Art by its nature must be ethical. When an artist embraces the ethical element of creative expression, the borders of his license are clearly defined, and thus he is set free. A river gets where it is going because it has banks: that is why rivers are so much more romantic than puddles. Puddles have no banks - only a soggy shore where the sprawl of muddy water stops. Puddles lack the purposeful concentration of rivers, which focus their energy and resources in a particular direction. This is what ethical borders - and rules - are for.
Immediately, however, we are presented with a difficulty. There seems to be a widespread misunderstanding regarding not the application of rules, but rather the nature of rules. Commonly, rules are defined to be objective guidelines that bear little or no interpretation. They are presented in bulleted lists. Keeping them is approved. Breaking them is punished. End of discussion.
But what if rules are not objective at all, but rather inward and subjective? Further, what if particular rules are undiscoverable until the artist finds himself in need of one, and only then - intuitively - does he know how the thing must be?
There are rules behind the rules, and a unity which is deeper than uniformity. A supreme workman will never break by one note or one syllable or one stroke of the brush the living and inward law of the work he is producing. But he will break without scruple any number of those superficial regularities and orthodoxies which little, unimaginative critics mistake for its laws. The extent to which one can distinguish a just 'license' from a mere botch or failure of unity depends on the extent to which one has grasped the real and inward significance of the work as a whole.-C. S. Lewis, Miracles, (HarperCollins, 2001), 153
"A unity which is deeper than uniformity" - think about that. It's an inspiring idea, to be sure. I have many times wondered, in despair, whether there is life after grammar checkers. Here is a glimmer of hope.
Great art is made by those who have cultivated this sense of the "living and inward law of the work" and who have properly related this sense to the "rules" developed by "experts." That is why good musicians trust their ear, good chefs their palate, and good craftsman their tactile intuition. That is also why great artists always surprise everyone, eliciting the adoration of the public and the wrath of the critics.
This, then, is the reason that art must be ethical. Without an active sense of what is appropriate, meaningful, and honest, there is no art - only noise and confusion. Breaking the rules just for the sake of breaking the rules will get you exactly nowhere. In order to break the rules properly, one must recognize a higher law - that immutable substrate on which hang all our imperfect and convoluted interpretations, like cheap dollar store ornaments on a stately Douglas Fir Christmas tree.

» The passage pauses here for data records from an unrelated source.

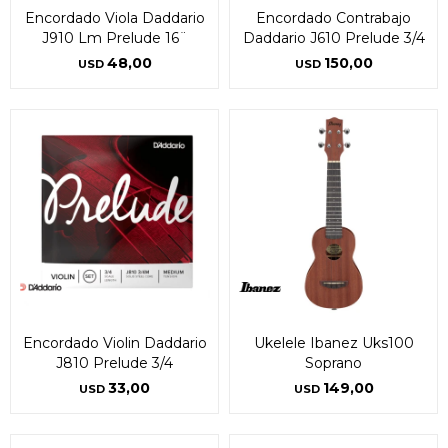
Encordado Viola Daddario
Encordado Contrabajo
J910 Lm Prelude 16¨
Daddario J610 Prelude 3/4
48,00
150,00
USD
USD
Encordado Violin Daddario
Ukelele Ibanez Uks100
J810 Prelude 3/4
Soprano
33,00
149,00
USD
USD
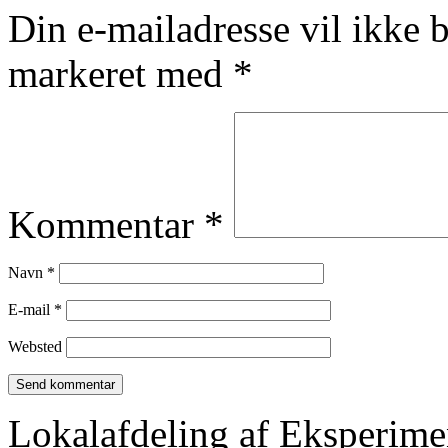
Din e-mailadresse vil ikke b
markeret med
*
Kommentar
*
Navn
*
E-mail
*
Websted
Lokalafdeling af Eksperim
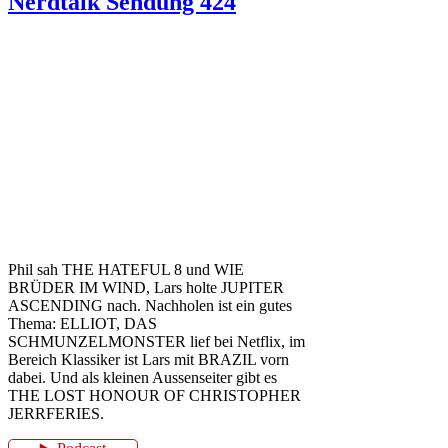
Nerdtalk Sendung 424
Phil sah THE HATEFUL 8 und WIE
BRÜDER IM WIND, Lars holte JUPITER
ASCENDING nach. Nachholen ist ein gutes
Thema: ELLIOT, DAS
SCHMUNZELMONSTER lief bei Netflix, im
Bereich Klassiker ist Lars mit BRAZIL vorn
dabei. Und als kleinen Aussenseiter gibt es
THE LOST HONOUR OF CHRISTOPHER
JERRFERIES.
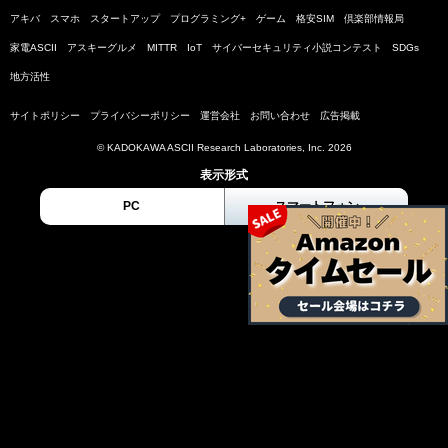
アキバ
スマホ
スタートアップ
プログラミング+
ゲーム
格安SIM
倶楽部情報局
家電ASCII
アスキーグルメ
MITTR
IoT
サイバーセキュリティ小説コンテスト
SDGs
地方活性
サイトポリシー
プライバシーポリシー
運営会社
お問い合わせ
広告掲載
© KADOKAWA ASCII Research Laboratories, Inc. 2026
表示形式
PC
スマートフォン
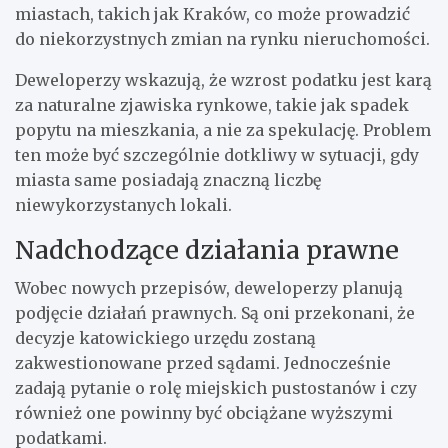
miastach, takich jak Kraków, co może prowadzić
do niekorzystnych zmian na rynku nieruchomości.
Deweloperzy wskazują, że wzrost podatku jest karą
za naturalne zjawiska rynkowe, takie jak spadek
popytu na mieszkania, a nie za spekulację. Problem
ten może być szczególnie dotkliwy w sytuacji, gdy
miasta same posiadają znaczną liczbę
niewykorzystanych lokali.
Nadchodzące działania prawne
Wobec nowych przepisów, deweloperzy planują
podjęcie działań prawnych. Są oni przekonani, że
decyzje katowickiego urzędu zostaną
zakwestionowane przed sądami. Jednocześnie
zadają pytanie o rolę miejskich pustostanów i czy
również one powinny być obciążane wyższymi
podatkami.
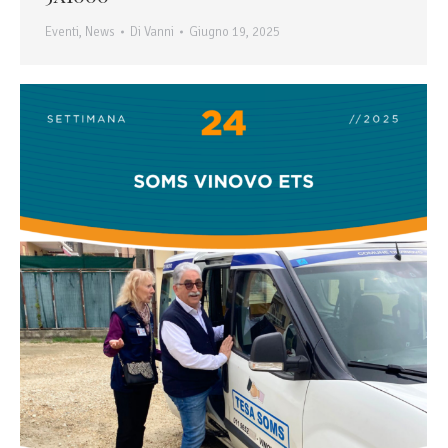
Eventi
,
News
Di
Vanni
Giugno 19, 2025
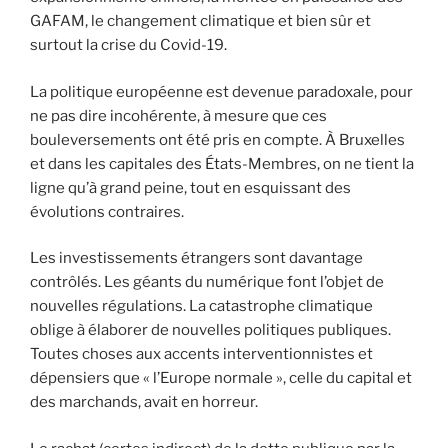
GAFAM, le changement climatique et bien sûr et
surtout la crise du Covid-19.
La politique européenne est devenue paradoxale, pour
ne pas dire incohérente, à mesure que ces
bouleversements ont été pris en compte. À Bruxelles
et dans les capitales des États-Membres, on ne tient la
ligne qu’à grand peine, tout en esquissant des
évolutions contraires.
Les investissements étrangers sont davantage
contrôlés. Les géants du numérique font l’objet de
nouvelles régulations. La catastrophe climatique
oblige à élaborer de nouvelles politiques publiques.
Toutes choses aux accents interventionnistes et
dépensiers que « l’Europe normale », celle du capital et
des marchands, avait en horreur.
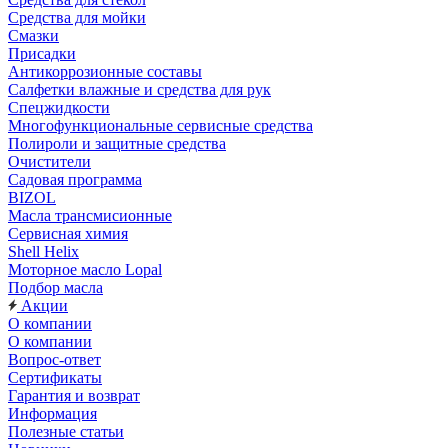
Средства для мойки
Смазки
Присадки
Антикоррозионные составы
Салфетки влажные и средства для рук
Спецжидкости
Многофункциональные сервисные средства
Полироли и защитные средства
Очистители
Садовая программа
BIZOL
Масла трансмисионные
Сервисная химия
Shell Helix
Моторное масло Lopal
Подбор масла
Акции
О компании
О компании
Вопрос-ответ
Сертификаты
Гарантия и возврат
Информация
Полезные статьи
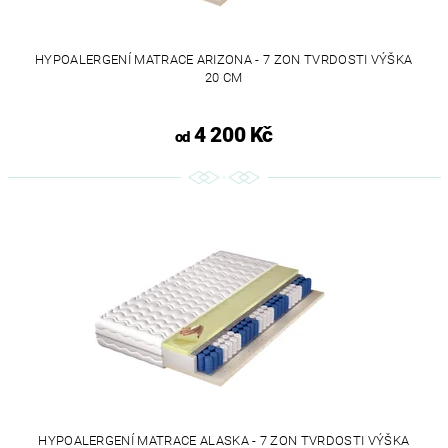
HYPOALERGENÍ MATRACE ARIZONA - 7 ZON TVRDOSTI VÝŠKA
20 CM
4 200 Kč
od
HYPOALERGENÍ MATRACE ALASKA - 7 ZON TVRDOSTI VÝŠKA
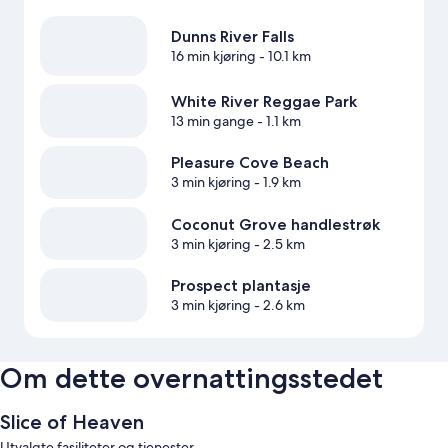
Dunns River Falls
16 min kjøring
- 10.1 km
White River Reggae Park
13 min gange
- 1.1 km
Pleasure Cove Beach
3 min kjøring
- 1.9 km
Coconut Grove handlestrøk
3 min kjøring
- 2.5 km
Prospect plantasje
3 min kjøring
- 2.6 km
Om dette overnattingsstedet
Slice of Heaven
Utvalgte fasiliteter og tjenester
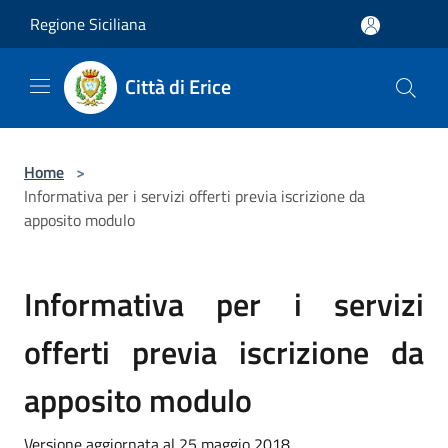
Salta al contenuto principale
Regione Siciliana
Città di Erice
Home
>
Informativa per i servizi offerti previa iscrizione da
apposito modulo
Informativa per i servizi
offerti previa iscrizione da
apposito modulo
Versione aggiornata al 25 maggio 2018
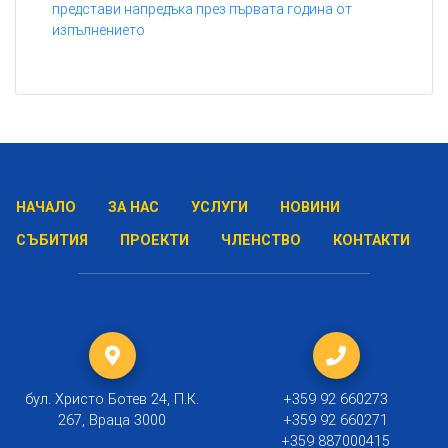
представи напредъка през първата година от
изпълнението
НАЧАЛО
ЗА НАС
УСЛУГИ
НОВИНИ
СЪБИТИЯ
ПРОЕКТИ
ЧЛЕНСТВО
КОНТАКТИ
бул. Христо Ботев 24, П.К.
+359 92 660273
267, Враца 3000
+359 92 660271
+359 887000415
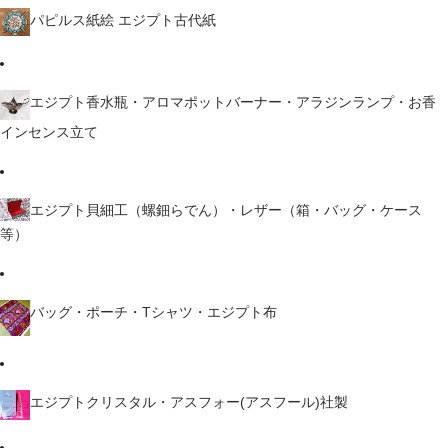
パピルス紙絵 エジプト古代紙
エジプト香水瓶・アロマポットバーナー・アラジンランプ・お香
インセンス立て
エジプト貝細工（螺鈿らでん）・レザー（箱・バッグ・ケース
等）
バッグ・ポーチ・Tシャツ・エジプト布
エジプトクリスタル・アスフォー(アスフール)社製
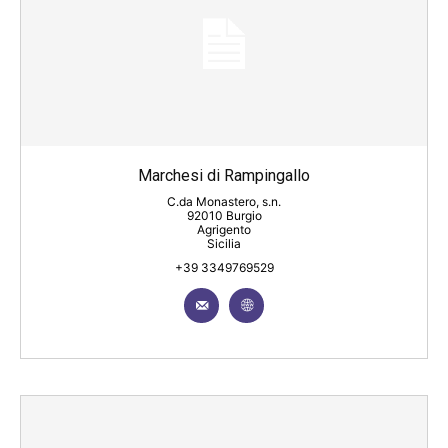
Marchesi di Rampingallo
C.da Monastero, s.n.
92010 Burgio
Agrigento
Sicilia
+39 3349769529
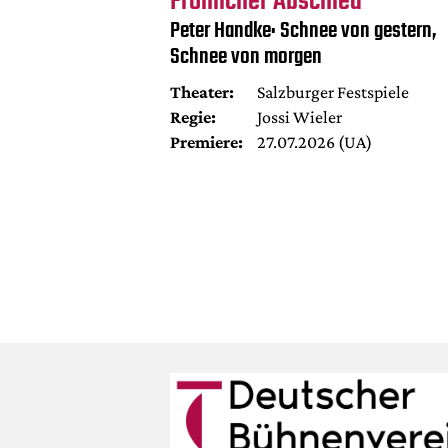
Fröhlicher Abschied
Peter Handke: Schnee von gestern,
Schnee von morgen
Theater:
Salzburger Festspiele
Regie:
Jossi Wieler
Premiere:
27.07.2026 (UA)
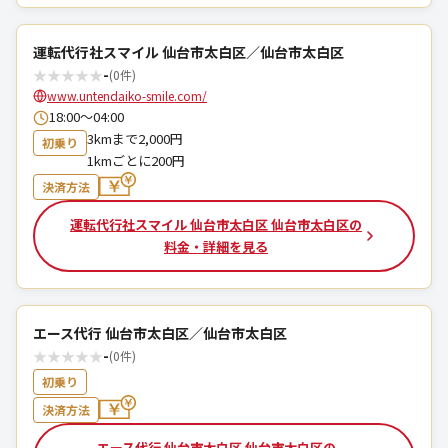
運転代行社スマイル 仙台市太白区／仙台市太白区
★
★
★
★
★
-
(0件)
www.untendaiko-smile.com/
18:00～04:00
3kmまで2,000円
初乗り
1kmごとに200円
決済方法
運転代行社スマイル 仙台市太白区 仙台市太白区の
料金・詳細を見る
エース代行 仙台市太白区／仙台市太白区
★
★
★
★
★
-
(0件)
初乗り
決済方法
エース代行 仙台市太白区 仙台市太白区の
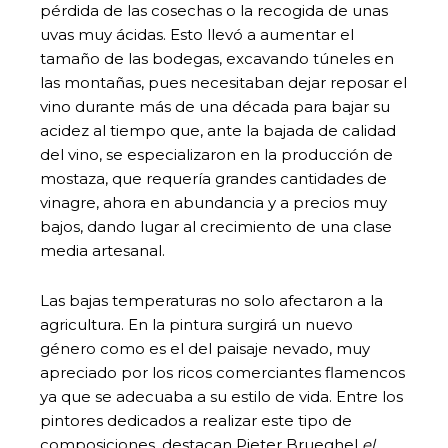
pérdida de las cosechas o la recogida de unas
uvas muy ácidas. Esto llevó a aumentar el
tamaño de las bodegas, excavando túneles en
las montañas, pues necesitaban dejar reposar el
vino durante más de una década para bajar su
acidez al tiempo que, ante la bajada de calidad
del vino, se especializaron en la producción de
mostaza, que requería grandes cantidades de
vinagre, ahora en abundancia y a precios muy
bajos, dando lugar al crecimiento de una clase
media artesanal.
Las bajas temperaturas no solo afectaron a la
agricultura. En la pintura surgirá un nuevo
género como es el del paisaje nevado, muy
apreciado por los ricos comerciantes flamencos
ya que se adecuaba a su estilo de vida. Entre los
pintores dedicados a realizar este tipo de
composiciones, destacan Pieter Brueghel
el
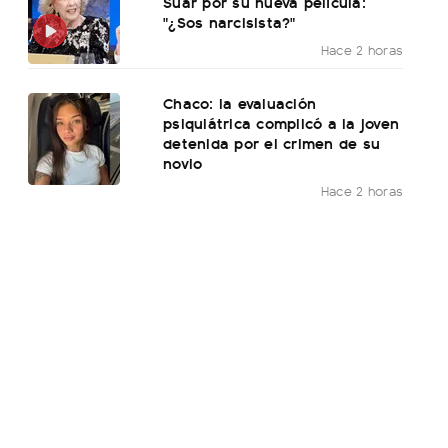
Suar por su nueva película:
"¿Sos narcisista?"
Hace 2 horas
Chaco: la evaluación
psiquiátrica complicó a la joven
detenida por el crimen de su
novio
Hace 2 horas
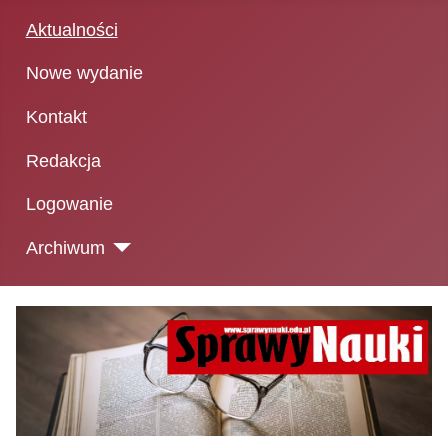
Aktualności
Nowe wydanie
Kontakt
Redakcja
Logowanie
Archiwum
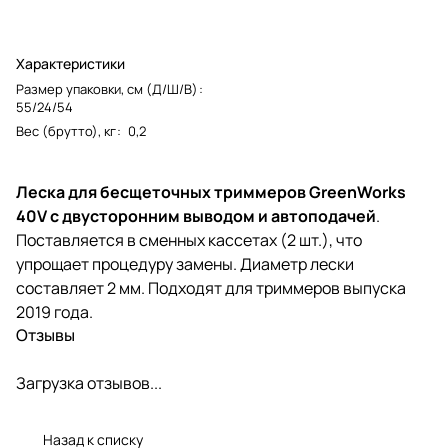
Характеристики
Размер упаковки, см (Д/Ш/В)
:
55/24/54
Вес (брутто), кг
:
0,2
Леска для бесщеточных триммеров GreenWorks
40V c двусторонним выводом и автоподачей
.
Поставляется в сменных кассетах (2 шт.), что
упрощает процедуру замены. Диаметр лески
составляет 2 мм. Подходят для триммеров выпуска
2019 года.
Отзывы
Загрузка отзывов...
Назад к списку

In challenging the supremacy of "rules," I have no desire to diminish the value of conventions, such as proper punctuation. Without conventions there can be no communication, and without communication there can be no art. For instance, a small dot at the end of a string of words emphatically marks the end of a thought. Don't believe me? Then. try. reading. a. sentence. like. this. one. Such a sentence is near impossible to read, because the convention has been violated.
(The violation of convention may at times serve a specific artistic purpose, or it may serve an instructional purpose, as my sentence above just did. The point is that it is important to distinguish between the breaking of rules and the violation of conventions if we are to achieve true artistry without sacrificing comprehensibility.)
Perhaps prohibitions against photographers intruding into their shot would be nothing more than dusty rules that only get in the way. Suffice to say that the artist must satisfy his own conscience regarding means and ends. The shortest road is not always the best.